Geschäftsbereich verkauft Elpida kauft Teil von Qimonda

Der japanische Speicherchiphersteller Elpida übernimmt einen Teil der insolventen Infineon-Tochter Qimonda. Konkret geht es um den Geschäftsbereich Grafikkarten. Weitere Betriebsteile sollen in den kommenden Wochen ebenfalls verkauft werden, erklärt der Insolvenzverwalter.

München - Wie der Insolvenzverwalter von Qimonda , Michael Jaffé, am Donnerstag in München mitteilte, übernehmen die Japaner den Geschäftsbereich Grafikkarten. Diese kommen in Computern und Spielekonsolen zum Einsatz und gelten als vergleichsweise rentabel.

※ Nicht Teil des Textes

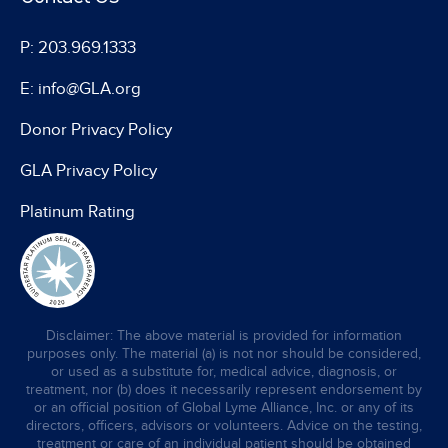
P: 203.969.1333
E: info@GLA.org
Donor Privacy Policy
GLA Privacy Policy
Platinum Rating
Disclaimer: The above material is provided for information
purposes only. The material (a) is not nor should be considered,
or used as a substitute for, medical advice, diagnosis, or
treatment, nor (b) does it necessarily represent endorsement by
or an official position of Global Lyme Alliance, Inc. or any of its
directors, officers, advisors or volunteers. Advice on the testing,
treatment or care of an individual patient should be obtained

Die Patente aus diesem Bereich bleiben zunächst aber bei Qimonda. Zum Kaufpreis machte der Insolvenzverwalter keine Angaben.

In den kommenden Wochen stünden weitere Verkäufe von Betriebsteilen und Beteiligungen an, teilte Jaffé am Donnerstag weiter mit. Derzeit liefen noch Gespräche mit zahlreichen nationalen und internationalen Interessenten.

Für die Dresdner Qimonda-Beteiligungen Advanced Mask Technology Center GmbH, NaMLab gGmbH, sowie die Dresden Chip Academy seien bereits Käufer gefunden. Diese seien auch bereit, das Geschäft weiterzuführen. Die Infineon-Tochter ist seit Januar im Insolvenzverfahren.